Discussion in 'Trading' started by AAAintheBeltway, Jun 24, 2007.

  1. You can't win against me, ever.

    And you know why? I've never been happier.

    But please go on.
     
    #21     Jun 25, 2007
  2. Win? What is there to win against a guy waiting tables? Tips must be good.
     
    #22     Jun 25, 2007
  3. BSC opened @ 143.07 and is now trading @ 141. It has traded today under 140.

    But please don't tell tough guy he was wrong, unless you're prepared to meet and fight !!
     
    #23     Jun 25, 2007
  4. Tough guy? You're working for tips and running drag on weekends.
     
    #24     Jun 25, 2007
  5. Wow, you have serious issues.
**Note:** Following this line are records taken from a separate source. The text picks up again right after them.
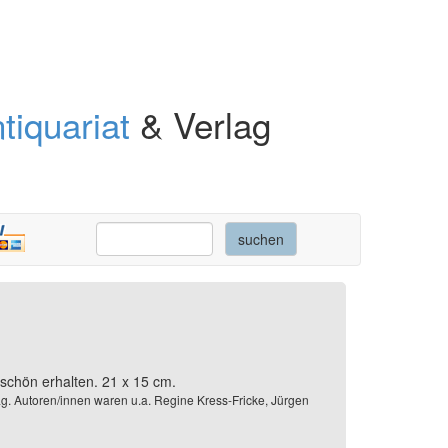
tiquariat
& Verlag
r schön erhalten. 21 x 15 cm.
lag. Autoren/innen waren u.a. Regine Kress-Fricke, Jürgen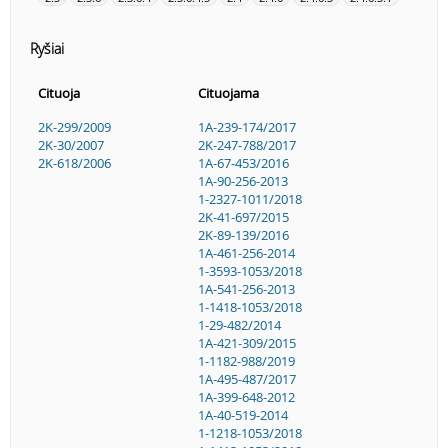
Ryšiai
Cituoja
Cituojama
2K-299/2009
1A-239-174/2017
2K-30/2007
2K-247-788/2017
2K-618/2006
1A-67-453/2016
1A-90-256-2013
1-2327-1011/2018
2K-41-697/2015
2K-89-139/2016
1A-461-256-2014
1-3593-1053/2018
1A-541-256-2013
1-1418-1053/2018
1-29-482/2014
1A-421-309/2015
1-1182-988/2019
1A-495-487/2017
1A-399-648-2012
1A-40-519-2014
1-1218-1053/2018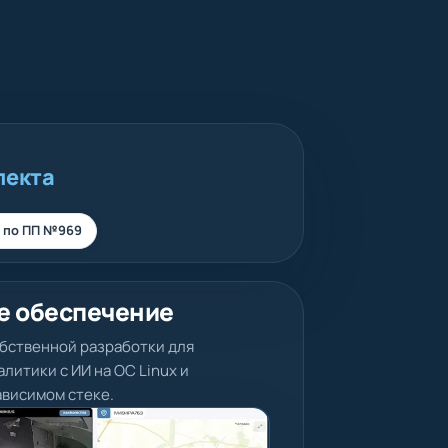
лекта
 по ПП №969
е обеспечение
бственной разработки для
литики с ИИ на ОС Linux и
висимом стеке.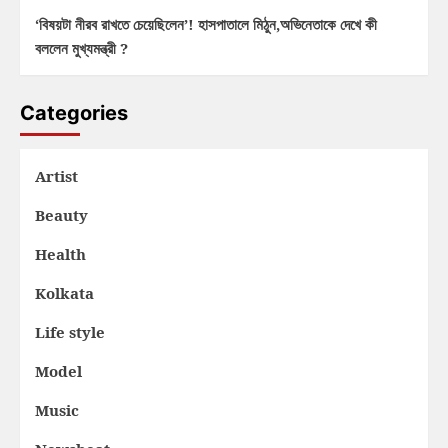
‘বিষয়টা নীরব রাখতে চেয়েছিলেন’! হাসপাতালে মিঠুন,অভিনেতাকে দেখে কী
বললেন মুখ্যমন্ত্রী ?
Categories
Artist
Beauty
Health
Kolkata
Life style
Model
Music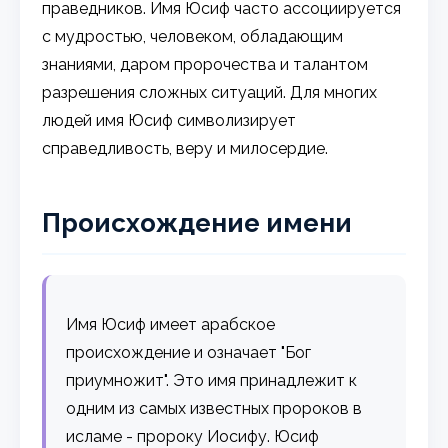
праведников. Имя Юсиф часто ассоциируется
с мудростью, человеком, обладающим
знаниями, даром пророчества и талантом
разрешения сложных ситуаций. Для многих
людей имя Юсиф символизирует
справедливость, веру и милосердие.
Происхождение имени
Имя Юсиф имеет арабское
происхождение и означает "Бог
приумножит". Это имя принадлежит к
одним из самых известных пророков в
исламе - пророку Иосифу. Юсиф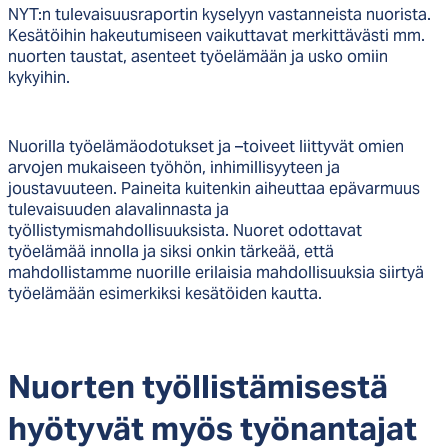
NYT:n tulevaisuusraportin kyselyyn vastanneista nuorista.
Kesätöihin hakeutumiseen vaikuttavat merkittävästi mm.
nuorten taustat, asenteet työelämään ja usko omiin
kykyihin.
Nuorilla työelämäodotukset ja –toiveet liittyvät omien
arvojen mukaiseen työhön, inhimillisyyteen ja
joustavuuteen. Paineita kuitenkin aiheuttaa epävarmuus
tulevaisuuden alavalinnasta ja
työllistymismahdollisuuksista. Nuoret odottavat
työelämää innolla ja siksi onkin tärkeää, että
mahdollistamme nuorille erilaisia mahdollisuuksia siirtyä
työelämään esimerkiksi kesätöiden kautta.
Nuor­ten työl­lis­tä­mi­ses­tä
hyö­ty­vät myös työ­nan­ta­jat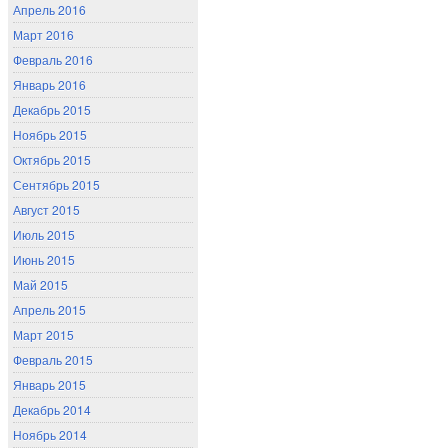
Апрель 2016
Март 2016
Февраль 2016
Январь 2016
Декабрь 2015
Ноябрь 2015
Октябрь 2015
Сентябрь 2015
Август 2015
Июль 2015
Июнь 2015
Май 2015
Апрель 2015
Март 2015
Февраль 2015
Январь 2015
Декабрь 2014
Ноябрь 2014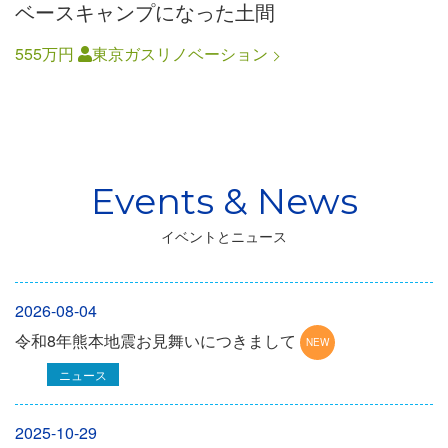
ベースキャンプになった土間
555万円
東京ガスリノベーション
イベントとニュース
2026-08-04
令和8年熊本地震お見舞いにつきまして
ニュース
2025-10-29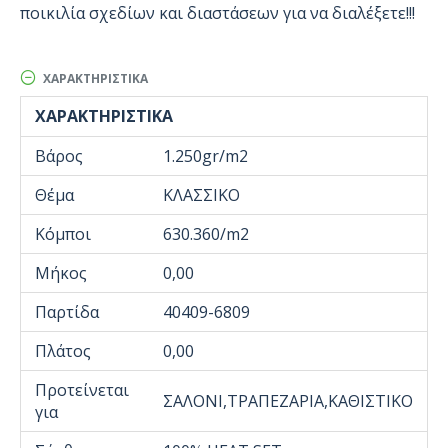
ποικιλία σχεδίων και διαστάσεων για να διαλέξετε!!!
ΧΑΡΑΚΤΗΡΙΣΤΙΚΆ
ΧΑΡΑΚΤΗΡΙΣΤΙΚΆ
Βάρος
1.250gr/m2
Θέμα
ΚΛΑΣΣΙΚΟ
Κόμποι
630.360/m2
Μήκος
0,00
Παρτίδα
40409-6809
Πλάτος
0,00
Προτείνεται
ΣΑΛΟΝΙ,ΤΡΑΠΕΖΑΡΙΑ,ΚΑΘΙΣΤΙΚΟ
για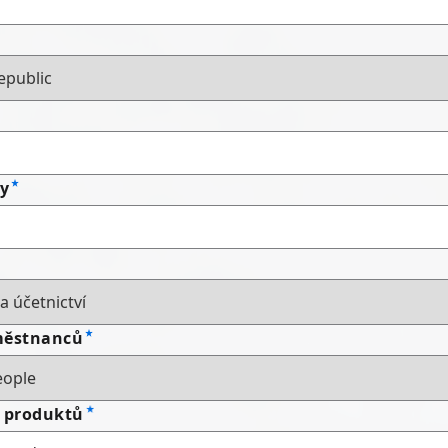
my
městnanců
e produktů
I bet i'm not the first person to tell you that.

    Here's my 3 step program to help you lose the rage and become a happy person in life :

    1) quit the drugs

    2) love somebody and be true to them

    3) lose the childish insults. Instead, try to be constructive.

    Good luck, you'll obviously need it.
     
    #25     Jun 25, 2007
  6. Why don't you entertain us with a pic of your cottage in Quogue? Tips must be good, or are you turning tricks on the side?
     
    #26     Jun 25, 2007
  7. Because you'll always lie? :D
     
    #27     Jun 25, 2007
  8. I am certain he kicks-ass at food service.
     
    #28     Jun 25, 2007
  9. Fed is not going bail anyone out this time.



    John
     
    #29     Jun 25, 2007
  10. man

    man

    bear is big. and leaning a little out of the window to
    rescue two of his assets. no big deal so far. the question
    is if this is enough to start a stampede. in recent years
    very much money was in the CDO market, in fact this
    business was the main driver for the record results in
    some of the major investment banks. who sold tons of
    such structures to institutional investors all over the
    globe. and credit spreads have shrunk to very tight
    levels. now the question is if the US housing market is
    enough of a trigger to make parts of that credit derivatives
    building fall apart.

    in may 2005 the almost bankruptcy of general motors
    ignited a big correction in the credit market, or more
    precisely in the standardized credit market and here
    especially in the equity pieces, bringing implied correlations
    to levels below 10, while having traded before above
    20. back then rumor had it that one big hedge fund
    would have to liquidate positions at these levels, putting
    further stress on the pricing with a domino effect being
    possible. it did not happen then. i think one of the
    reasons was that the intransparent market and the
    fact that they only reported monthly figures to
    investors provided some time and the market took
    some breath again. i think it was quite near a crisis
    then, but it just cost few people their jobs at some
    correlation desk.

    the difference to stock or bond crisis IMHO is that the
    effect does not necessarily unfold immediately. the
    whole credit market is still so much driven by marked
    to model, that it might still take some weeks to make
    clear whether crisis is unfolding or not.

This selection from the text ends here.